Wikidata talk:Lexicographical data

From Wikidata
(Redirected from Wikidata talk:Wiktionary)
Jump to navigation Jump to search
Lexicographical data
Place used to discuss any and all aspects of lexicographical data: the project itself, policy and proposals, individual lexicographical items, technical issues, etc.
On this page, old discussions are archived. An overview of all archives can be found at this page's archive index. The current archive is located at 2024/08.


snowclones in scope?

[edit]

the snowclone (Q2338287) being a phrasal template (src: https://snowclones.org/about) like "old X never die, they just Y"; the use of X, Y, Z, A, etc. seems to be the consensus way to notate the 'blanks' of the template, but it strikes me as rather ad-hoc when we're considering a semantic database that might be able to represent that concept of replaceability with better fidelity. Arlo Barnes (talk) 06:28, 17 May 2024 (UTC)[reply]

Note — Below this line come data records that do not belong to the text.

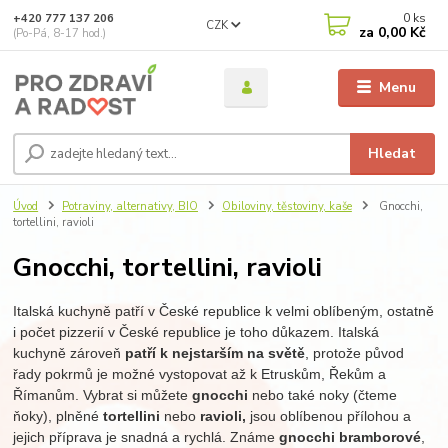
0
ks
+420 777 137 206
CZK
za
0,00 Kč
(Po-Pá, 8-17 hod.)
Menu
Hledat
Úvod
Potraviny, alternativy, BIO
Obiloviny, těstoviny, kaše
Gnocchi,
tortellini, ravioli
Gnocchi, tortellini, ravioli
Italská kuchyně patří v České republice k velmi oblíbeným, ostatně
i počet pizzerií v České republice je toho důkazem. Italská
kuchyně zároveň
patří k nejstarším na světě
, protože původ
řady pokrmů je možné vystopovat až k Etruskům, Řekům a
Římanům. Vybrat si můžete
gnocchi
nebo také noky (čteme
ňoky), plněné
tortellini
nebo
ravioli,
jsou oblíbenou přílohou a
jejich příprava je snadná a rychlá. Známe
gnocchi bramborové
,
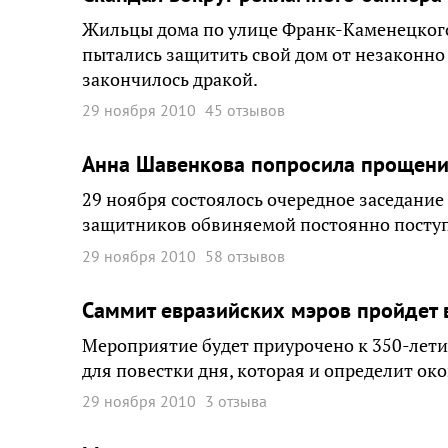
Жильцы дома по улице Франк-Каменецкого
пытались защитить свой дом от незаконн
закончилось дракой.
29 ноября 2010
45 отзывов
Анна Шавенкова попросила прощени
29 ноября состоялось очередное заседание 
защитников обвиняемой постоянно поступ
29 ноября 2010
58 отзывов
Саммит евразийских мэров пройдет в
Мероприятие будет приурочено к 350-лети
для повестки дня, которая и определит ок
29 ноября 2010
3 отзыва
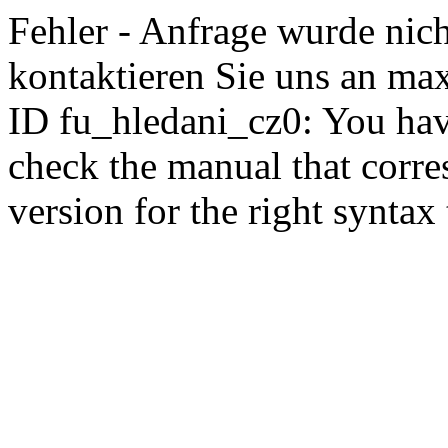
Fehler - Anfrage wurde nich
kontaktieren Sie uns an 
ID fu_hledani_cz0: You hav
check the manual that corr
version for the right syntax t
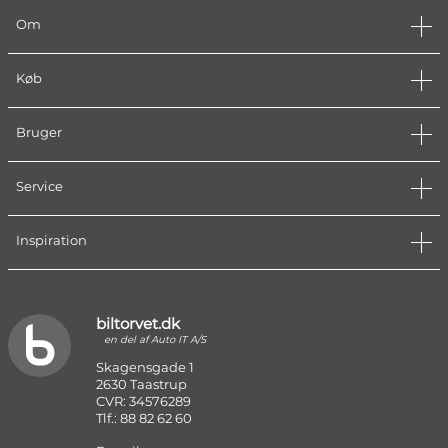
Om
Køb
Bruger
Service
Inspiration
biltorvet.dk
en del af Auto IT A/S
Skagensgade 1
2630 Taastrup
CVR: 34576289
Tlf.: 88 82 62 60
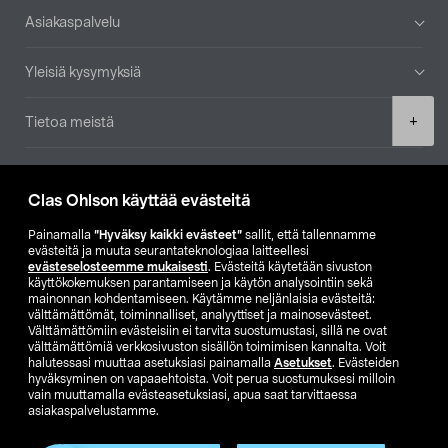
Alatunniste
Asiakaspalvelu
Yleisiä kysymyksiä
Product
+
Tietoa meistä
quantity
Ajankohtaista
Clas Ohlson käyttää evästeitä
Muut yrityksemme
Painamalla
”Hyväksy kaikki evästeet”
sallit, että tallennamme
evästeitä ja muuta seurantateknologiaa laitteellesi
evästeselosteemme mukaisesti
. Evästeitä käytetään sivuston
Etsi myymälä
käyttökokemuksen parantamiseen ja käytön analysointiin sekä
mainonnan kohdentamiseen. Käytämme neljänlaisia evästeitä:
välttämättömät, toiminnalliset, analyyttiset ja mainosevästeet.
SE
NO
FI
Välttämättömiin evästeisiin ei tarvita suostumustasi, sillä ne ovat
välttämättömiä verkkosivuston sisällön toimimisen kannalta. Voit
FI
SV
halutessasi muuttaa asetuksiasi painamalla
Asetukset
. Evästeiden
hyväksyminen on vapaaehtoista. Voit perua suostumuksesi milloin
vain muuttamalla evästeasetuksiasi, apua saat tarvittaessa
asiakaspalvelustamme.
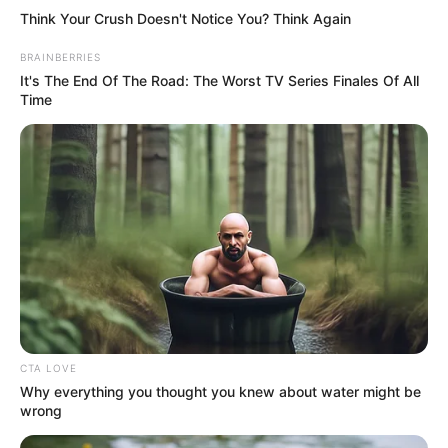
Think Your Crush Doesn't Notice You? Think Again
BRAINBERRIES
It's The End Of The Road: The Worst TV Series Finales Of All
Time
CTA LOVE
Why everything you thought you knew about water might be
wrong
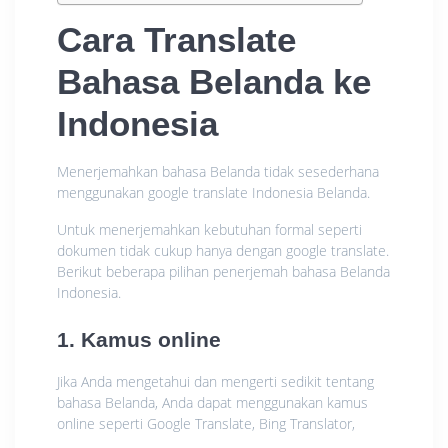
Cara Translate
Bahasa Belanda ke
Indonesia
Menerjemahkan bahasa Belanda tidak sesederhana
menggunakan google translate Indonesia Belanda.
Untuk menerjemahkan kebutuhan formal seperti
dokumen tidak cukup hanya dengan google translate.
Berikut beberapa pilihan penerjemah bahasa Belanda
Indonesia.
1. Kamus online
Jika Anda mengetahui dan mengerti sedikit tentang
bahasa Belanda, Anda dapat menggunakan kamus
online seperti Google Translate, Bing Translator,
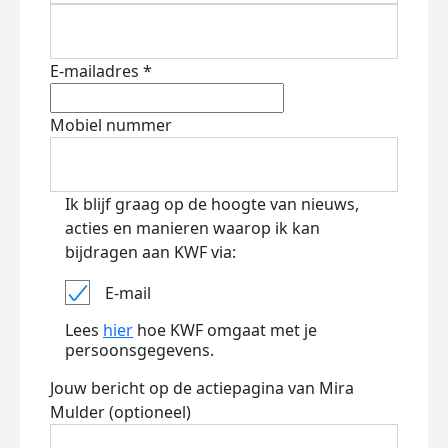
E-mailadres *
Mobiel nummer
Ik blijf graag op de hoogte van nieuws,
acties en manieren waarop ik kan
bijdragen aan KWF via:
E-mail
Lees
hier
hoe KWF omgaat met je
persoonsgegevens.
Jouw bericht op de actiepagina van Mira
Mulder (optioneel)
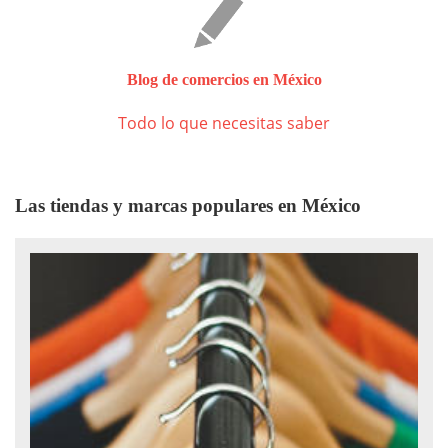
Blog de comercios en México
Todo lo que necesitas saber
Las tiendas y marcas populares en México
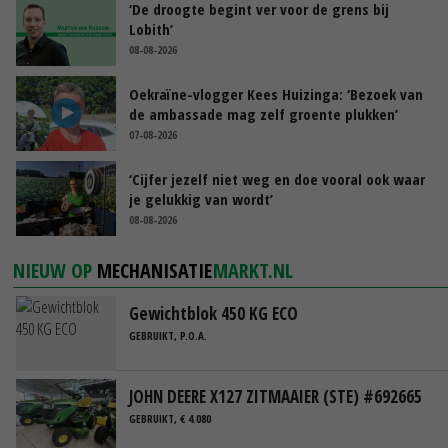
‘De droogte begint ver voor de grens bij
Lobith’
08-08-2026
Oekraïne-vlogger Kees Huizinga: ‘Bezoek van
de ambassade mag zelf groente plukken’
07-08-2026
‘Cijfer jezelf niet weg en doe vooral ook waar
je gelukkig van wordt’
08-08-2026
NIEUW OP
MECHANISATIE
MARKT.NL
Gewichtblok 450 KG ECO
GEBRUIKT, P.O.A.
JOHN DEERE X127 ZITMAAIER (STE) #692665
GEBRUIKT, € 4.080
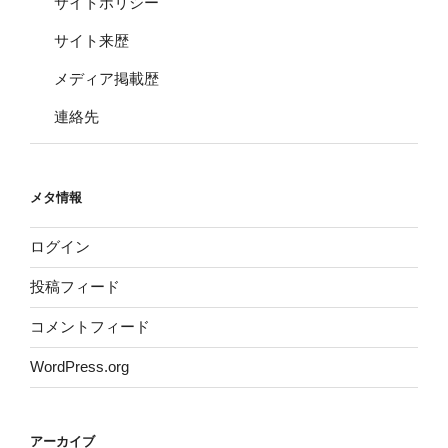
サイトポリシー
サイト来歴
メディア掲載歴
連絡先
メタ情報
ログイン
投稿フィード
コメントフィード
WordPress.org
アーカイブ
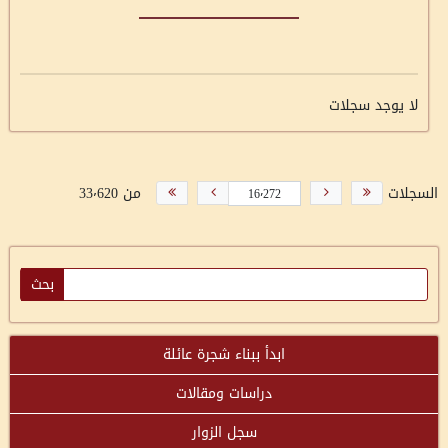
لا يوجد سجلات
السجلات
من 33٬620
ابدأ ببناء شجرة عائلة
دراسات ومقالات
سجل الزوار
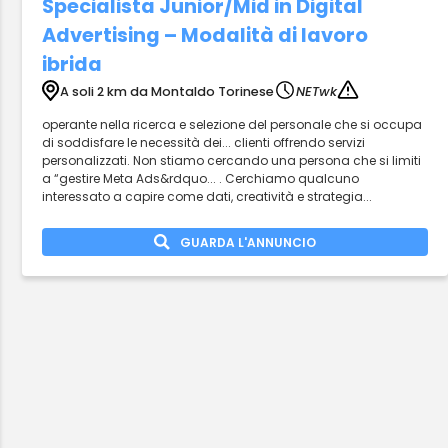
Specialista Junior/Mid in Digital
Advertising – Modalità di lavoro
ibrida
A soli 2 km da Montaldo Torinese
NETwk
operante nella ricerca e selezione del personale che si occupa
di soddisfare le necessità dei... clienti offrendo servizi
personalizzati. Non stiamo cercando una persona che si limiti
a “gestire Meta Ads&rdquo... . Cerchiamo qualcuno
interessato a capire come dati, creatività e strategia...
GUARDA L'ANNUNCIO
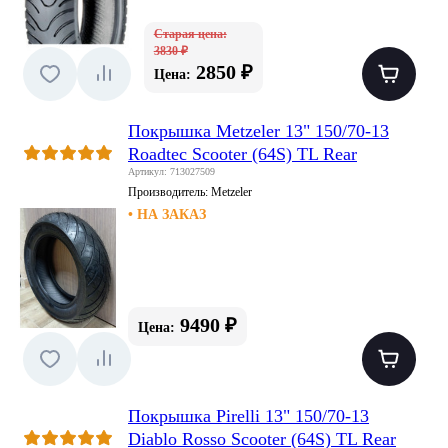
Старая цена:
3830 ₽
2850 ₽
Цена:
Покрышка Metzeler 13" 150/70-13
Roadtec Scooter (64S) TL Rear
Артикул: 713027509
Производитель:
Metzeler
• НА ЗАКАЗ
9490 ₽
Цена:
Покрышка Pirelli 13" 150/70-13
Diablo Rosso Scooter (64S) TL Rear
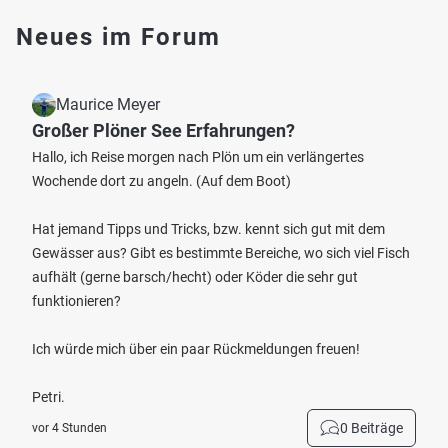
Neues im Forum
Maurice Meyer
Großer Plöner See Erfahrungen?
Hallo, ich Reise morgen nach Plön um ein verlängertes
Wochende dort zu angeln. (Auf dem Boot)
Hat jemand Tipps und Tricks, bzw. kennt sich gut mit dem
Gewässer aus? Gibt es bestimmte Bereiche, wo sich viel Fisch
aufhält (gerne barsch/hecht) oder Köder die sehr gut
funktionieren?
Ich würde mich über ein paar Rückmeldungen freuen!
Petri.
0 Beiträge
vor 4 Stunden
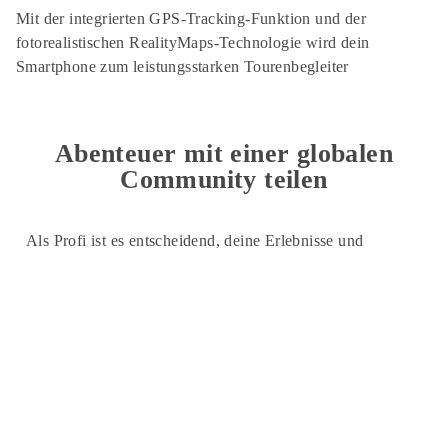
Mit der integrierten GPS-Tracking-Funktion und der
fotorealistischen RealityMaps-Technologie wird dein
Smartphone zum leistungsstarken Tourenbegleiter
Abenteuer mit einer globalen
Community teilen
Als Profi ist es entscheidend, deine Erlebnisse und
Abenteuer mit deinen Followern und Sponsoren zu teilen.
Mit unserem GPS-Live-Tracking über Garmin InReach
kannst du deinen aktuellen Standort in Echtzeit übermitteln
und den Link direkt auf deinen Social-Media-Kanälen
teilen. Deine Community kann verfolgen, wie du dich
durch anspruchsvolle Abenteuer kämpfst, und bleibt immer
auf dem Laufenden. Durch das Teilen deines Tracking-
Links gibst du deinen Followern nicht nur exklusive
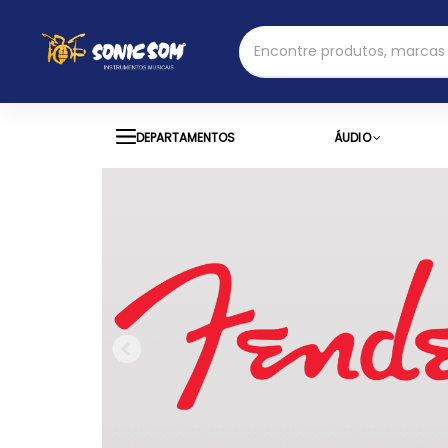
DEPARTAMENTOS
ÁUDIO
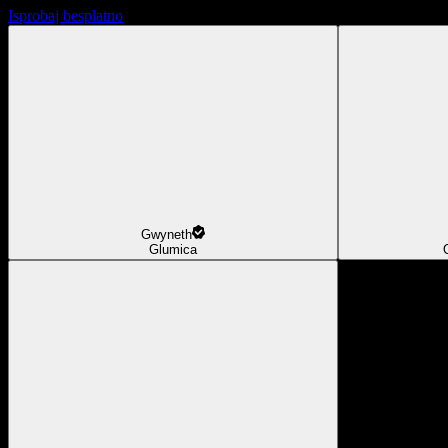
Isprobaj besplatno
Gwyneth
Glumica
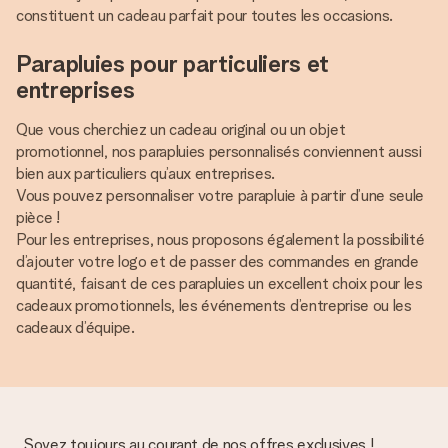
constituent un cadeau parfait pour toutes les occasions.
Parapluies pour particuliers et
entreprises
Que vous cherchiez un cadeau original ou un objet
promotionnel, nos parapluies personnalisés conviennent aussi
bien aux particuliers qu’aux entreprises.
Vous pouvez personnaliser votre parapluie à partir d’une seule
pièce !
Pour les entreprises, nous proposons également la possibilité
d’ajouter votre logo et de passer des commandes en grande
quantité, faisant de ces parapluies un excellent choix pour les
cadeaux promotionnels, les événements d’entreprise ou les
cadeaux d’équipe.
Soyez toujours au courant de nos offres exclusives !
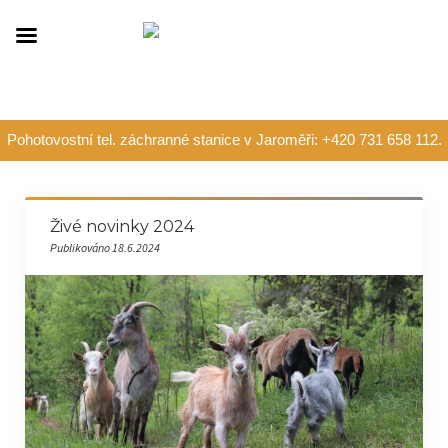
Pohotovostní tel. záchranné stanice v Jaroměři: +420 731 658 112.
Živé novinky 2024
Publikováno 18.6.2024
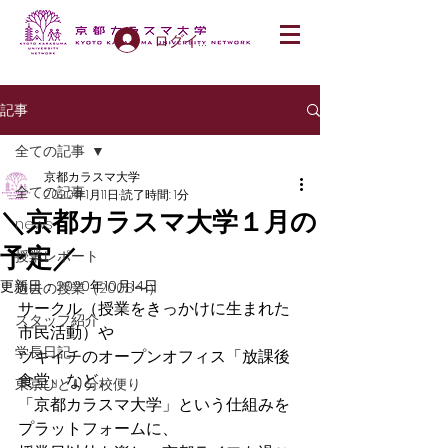
ログイン
記事
全ての記事
京都カラスマ大学
全ての記事
2020年1月11日
読了時間: 1分
＼京都カラスマ大学１月の
news
予定／
授業レポート
更新日：
2020年10月14日
過去の授業（2008〜）
サークル（授業をきっかけに生まれた
スタッフ紹介
市民活動）や
学長日記
ツキイチのオープンオフィス「放課後
食堂」など、
東京ひとり分校便り
「京都カラスマ大学」という仕組みを
プラットフォームに、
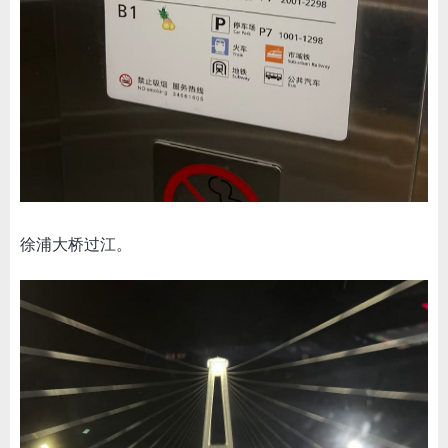
徐浦大桥过江。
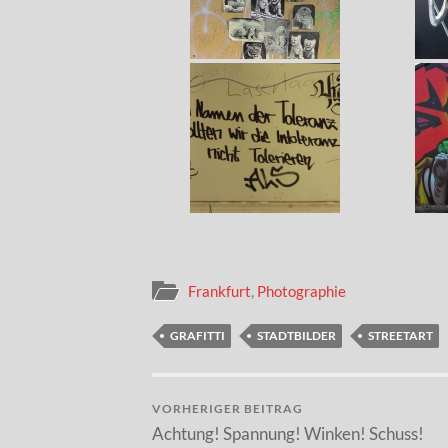
Frankfurt
,
Photographie
GRAFITTI
STADTBILDER
STREETART
VORHERIGER BEITRAG
Achtung! Spannung! Winken! Schuss!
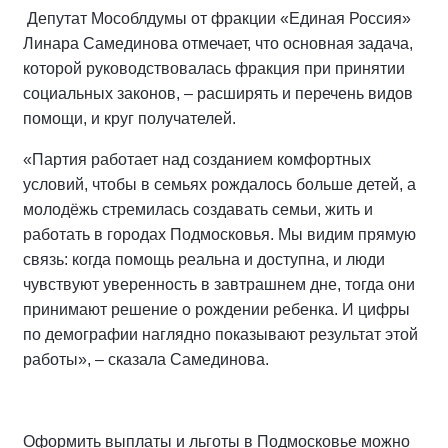
Депутат Мособлдумы от фракции «Единая Россия»
Линара Самединова отмечает, что основная задача,
которой руководствовалась фракция при принятии
социальных законов, – расширять и перечень видов
помощи, и круг получателей.
«Партия работает над созданием комфортных
условий, чтобы в семьях рождалось больше детей, а
молодёжь стремилась создавать семьи, жить и
работать в городах Подмосковья. Мы видим прямую
связь: когда помощь реальна и доступна, и люди
чувствуют уверенность в завтрашнем дне, тогда они
принимают решение о рождении ребенка. И цифры
по демографии наглядно показывают результат этой
работы», – сказала Самединова.
Оформить выплаты и льготы в Подмосковье можно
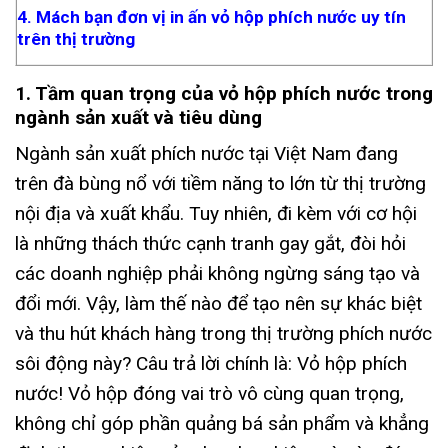
4. Mách bạn đơn vị in ấn vỏ hộp phích nước uy tín
trên thị trường
1. Tầm quan trọng của vỏ hộp phích nước trong
ngành sản xuất và tiêu dùng
Ngành sản xuất phích nước tại Việt Nam đang
trên đà bùng nổ với tiềm năng to lớn từ thị trường
nội địa và xuất khẩu. Tuy nhiên, đi kèm với cơ hội
là những thách thức cạnh tranh gay gắt, đòi hỏi
các doanh nghiệp phải không ngừng sáng tạo và
đổi mới. Vậy, làm thế nào để tạo nên sự khác biệt
và thu hút khách hàng trong thị trường phích nước
sôi động này? Câu trả lời chính là: Vỏ hộp phích
nước! Vỏ hộp đóng vai trò vô cùng quan trọng,
không chỉ góp phần quảng bá sản phẩm và khẳng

@Arlo Barnes: good point, not exactly sure how to deal with it ; especially as lemmas can contain X as a letter in itself and not as a placeholder (like in "X marks the spot" or "fragile X syndrome"). One way could be to explicitly put a placeholder in combines lexemes (P5238). PS: it's not only for snowclones, many phrase are in a similar case. Cheers, VIGNERON (talk) 14:19, 15 June 2024 (UTC)[reply]

Lexicodays, online event dedicated to Lexicographical Data, on June 28-30, 2024

[edit]

- Indonesian version below -

Hello all,

Have you ever wondered how Wikidata stores and models words? How to create and improve Lexemes in your languages? Or even why it is useful and which projects could benefit from it?

The Lexicodays 2024 will answer these questions, and many more. During this online event, you will be able to learn more about Lexicographical Data on Wikidata, to discover how to model words in your languages, and to try out various tools that make it easier to work on Lexemes. It offers a space for editors involved in creating and maintaining Lexemes to discuss their ideas, challenges and best practices.

The online event will take place on June 28, 29 and 30, with sessions replicated in different languages and at different times across time zones. It is co-organized by Wikimedia Deutschland and the Software Collaboration Team in Indonesia, and we will focus on the languages of Indonesia and the Wikidata community in Indonesia. The event is open to everyone regardless of their knowledge of Lexemes. Most sessions will be recorded and published after the event.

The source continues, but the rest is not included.